Ainsi, en voyage à Londres, notre homme vient-il de mettre à bas cet édifice historique liant l’Angleterre à ses anciennes colonies. De quoi s’agit-il ? Simplement du traité de libre-échange que Theresa May, Premier ministre anglais, entend conclure avec l’Europe. Lequel consisterait à en faire encore partie tout en la quittant ; le « Brexit doux », assure-t-on outre-Manche. Et Donald Trump d’asséner : « S’ils font un tel accord, nous traiterons avec l’Union européenne au lieu de traiter avec le Royaume-Uni. » Mieux, il affirme ensuite vouloir rencontrer son « ami » Boris Johnson, populiste lui aussi de l’espèce énervée et partisan d’un « Brexit dur ».

Quand on est poli, on peut définir de tels propos de « camouflet ». Quand on persiste à parler français, cela s’apparenterait plutôt à une « claque en pleine face ». Jean-Yves Le Drian, notre ministre des Affaires étrangères ne s’y trompe d’ailleurs pas, lorsqu’il note : « Trump est cohérent. Pour lui, seul le rapport de force paye. » Propos qui n’étonneront personne, sachant qu’au Quai d’Orsay, Jean-Yves Le Drian participe plus de la tradition gaullo-mitterrandienne que de celle de ces atlantistes y ayant fait leur pelote sous le mandat sarkozyste. Ce qui signifie qu’au-delà des gémissements de vierges effarouchées de la majorité de nos médias, notre ministre parle finalement et peu ou prou le même langage que le locataire de la Maison blanche.

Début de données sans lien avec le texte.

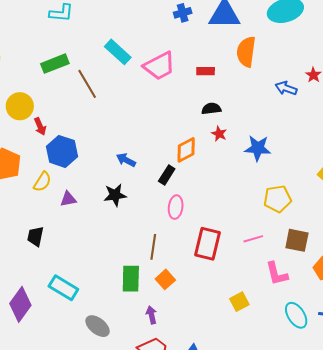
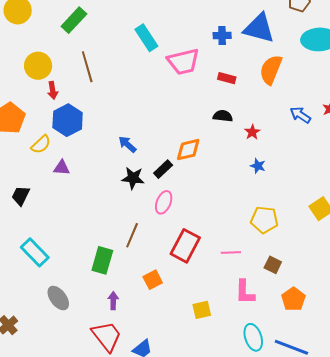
blue cross: (183, 13) -> (222, 35), moved
green rectangle: (55, 64) -> (74, 20), moved, turned -40
brown line: (87, 84) -> (87, 67), moved
red star: (219, 134) -> (252, 132), moved
blue star: (258, 148) -> (258, 166), size x0.6
black star: (115, 195) -> (133, 178), moved
brown square: (297, 240) -> (273, 265), size x0.7
orange square: (165, 279) -> (153, 280), moved

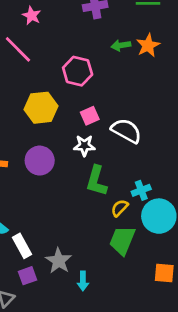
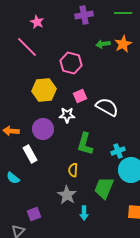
white star: (84, 146) -> (67, 115), moved
yellow semicircle: (120, 208) -> (73, 170), moved, turned -40
white rectangle: (22, 246) -> (30, 154), moved
gray star: (59, 261) -> (67, 195), moved
cyan arrow: (83, 281) -> (84, 213), moved

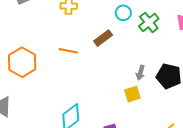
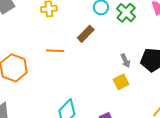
gray arrow: (140, 73) -> (125, 61), turned -32

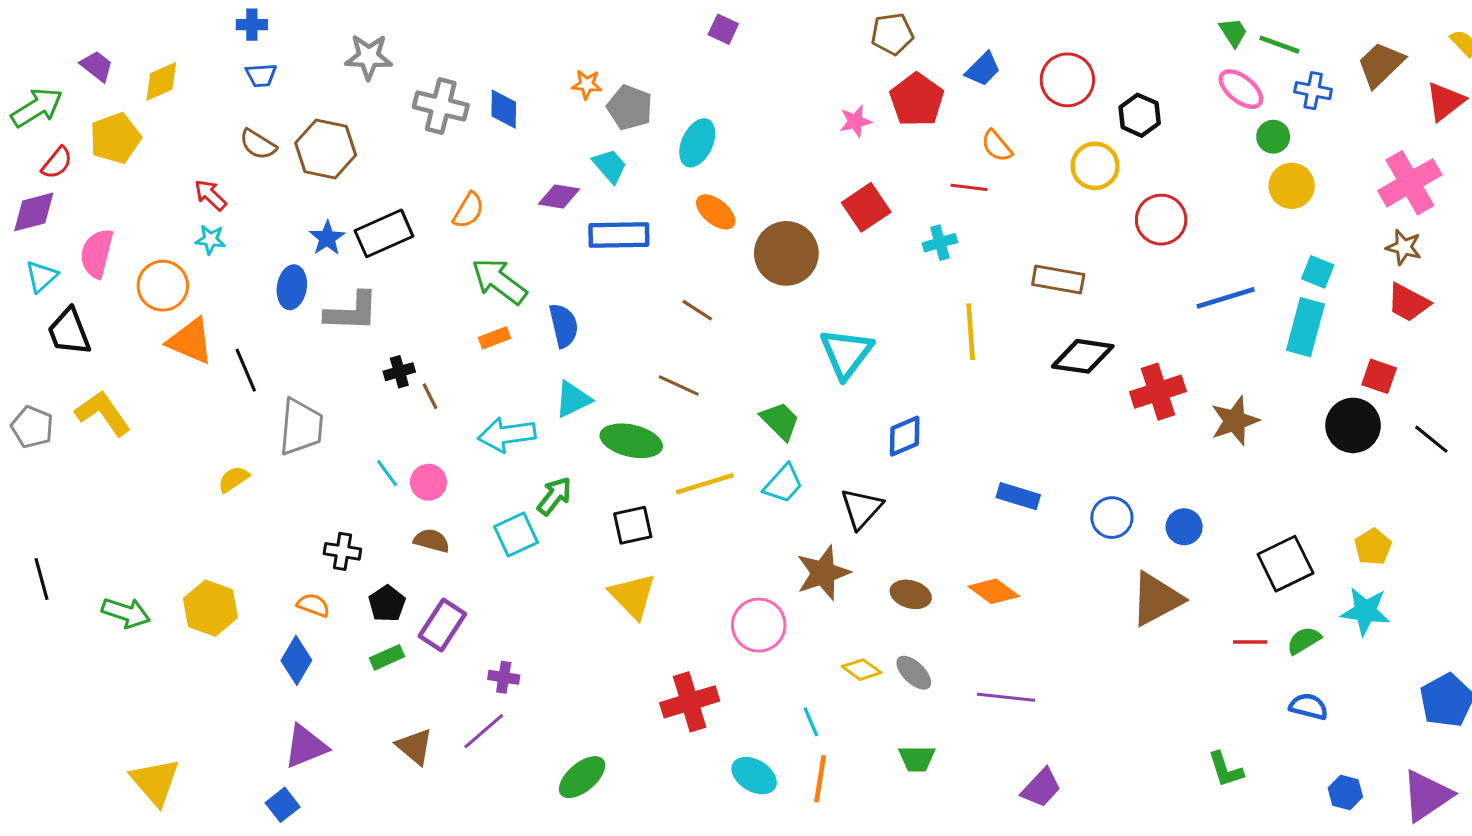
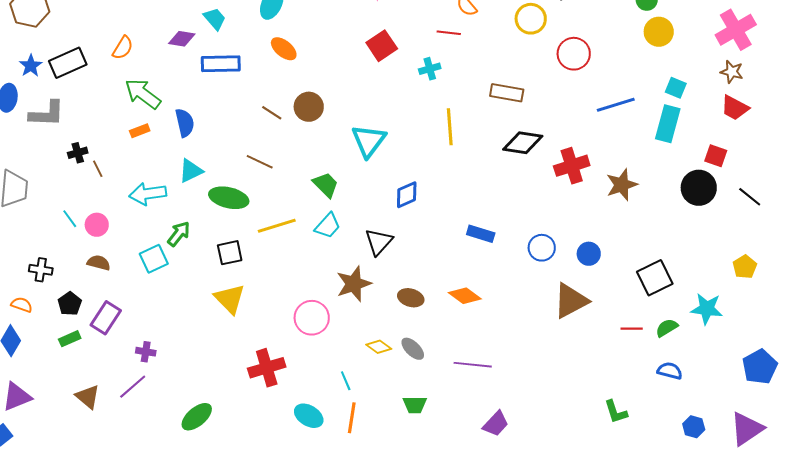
brown circle: (786, 253) -> (309, 107), moved, size x0.7
yellow pentagon: (1373, 547) -> (745, 267), moved

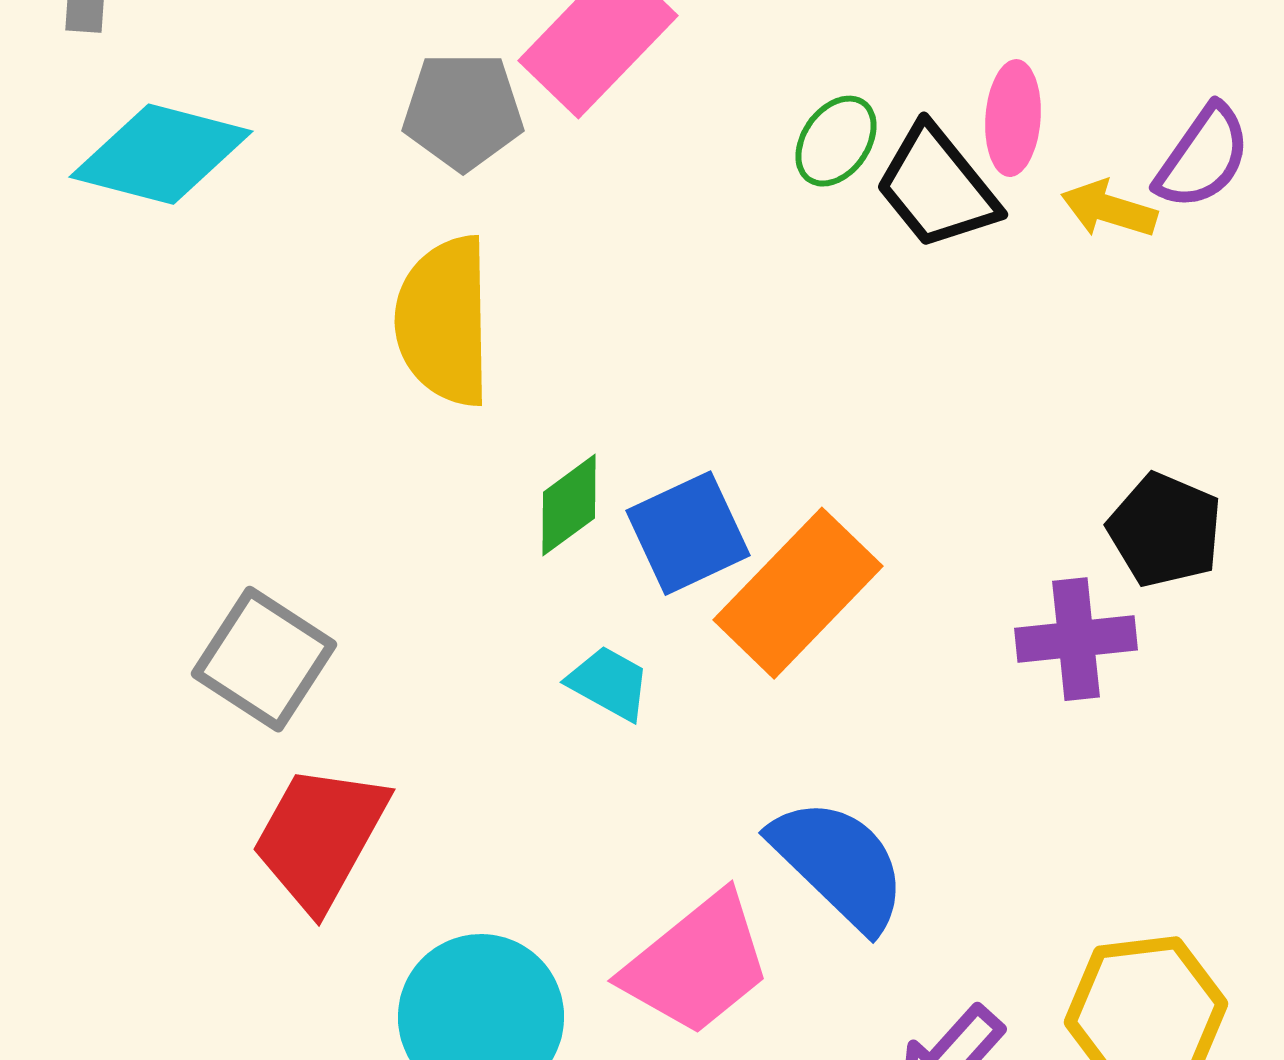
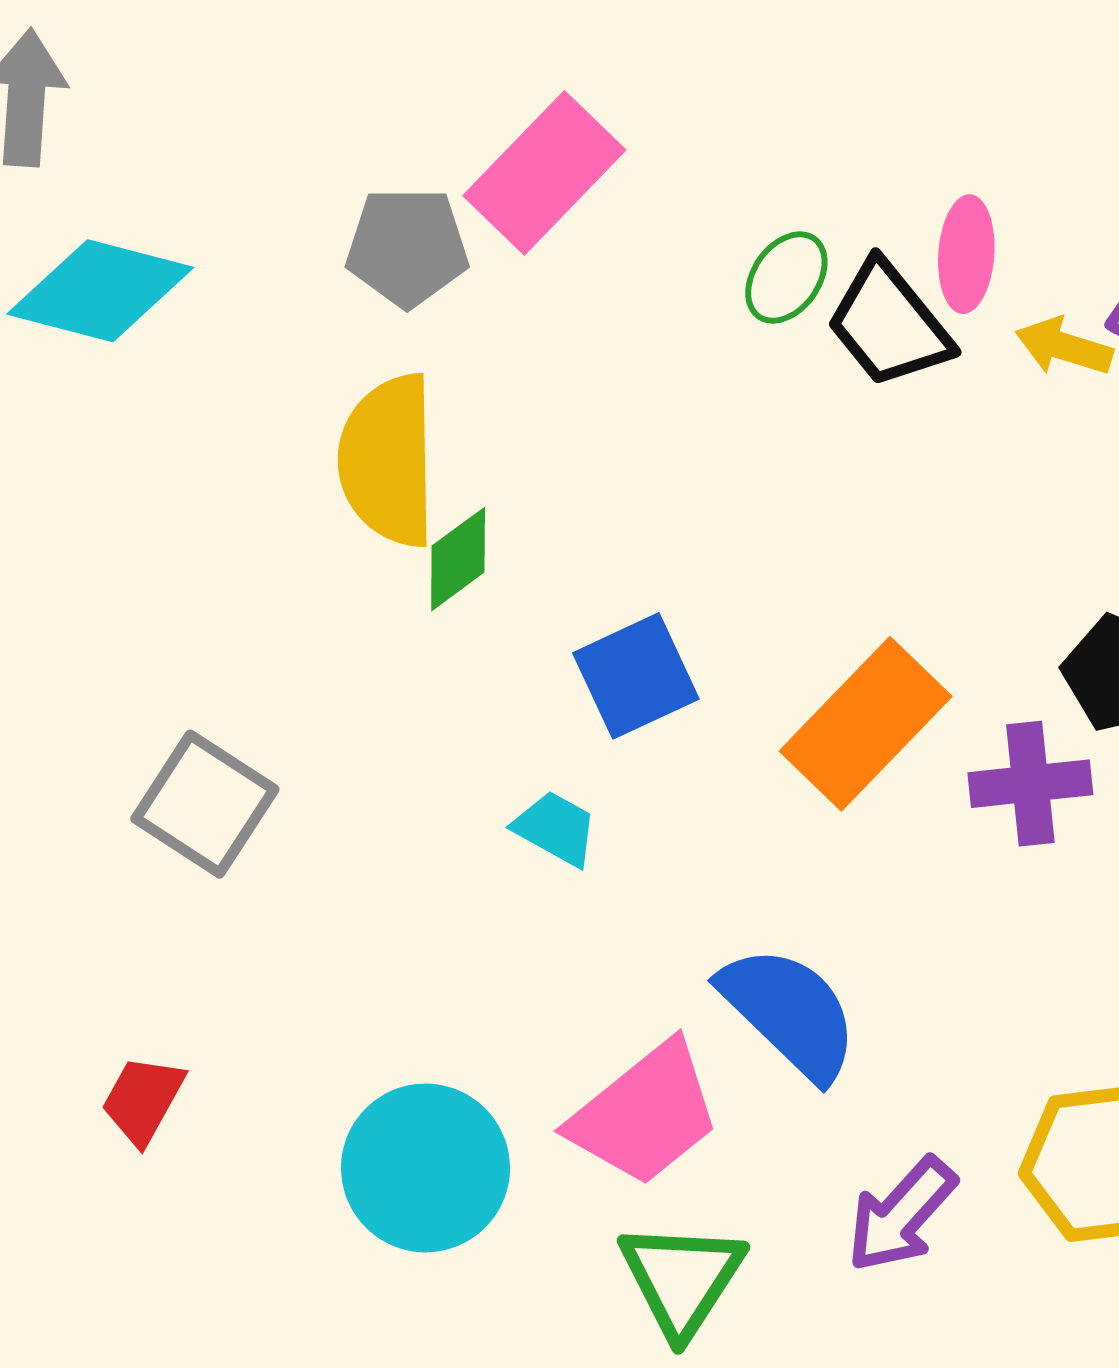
green diamond: (569, 505) -> (458, 559), moved
orange rectangle: (798, 593) -> (866, 724), moved
red trapezoid: (320, 837) -> (143, 1100), moved, size x0.6

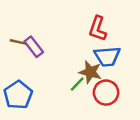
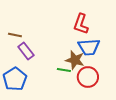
purple rectangle: (34, 47) -> (26, 51), moved
green line: (77, 84) -> (64, 70), turned 56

En effet, Donald Trump respecte ce qui est respectable. À savoir ceux qui ont la force de lui tenir tête. Emmanuel Macron a tenté l’exercice, mais la vigueur de sa poignée de main n’a pas suffi. « La France, combien de divisions ? », a dû penser l’ancien magnat de l’immobilier. Angela Merkel et Theresa May, toutes les deux fragilisées par la montée en « force » du populisme de plus en plus vigoureux en Europe ? Des paillassons à peine digne de s’y essuyer les pieds.

Même dans les cercles du pourvoir iranien, on se dit que, finalement, l’homme aux cheveux de feu ne présente pas que des inconvénients, étant à l’évidence moins hypocrite que ses prédécesseurs. D’ailleurs, pourquoi ne pas négocier en direct avec lui ? Ce qu’a accompli Pyongyang, Téhéran pourrait bien le faire aussi…

Si l’on résume, le règne du foutraque de Washington inaugure plus qu’une nouvelle ère des relations diplomatiques, puisque il nous ramène à la réalité d’hier, fermant ainsi la parenthèse des utopies mondialistes et humanistes, jadis théorisées par un de ses défunts confrères, Thomas Woodrow Wilson, qui voyait dans les USA une nation au-dessus des autres, alors qu’elle n’est qu’un pays parmi d’autres.

Donald Trump, héritier involontaire des Carl Schmitt et Jacques Bainville plus haut cités ? La marche de ce monde a parfois de ces ironies…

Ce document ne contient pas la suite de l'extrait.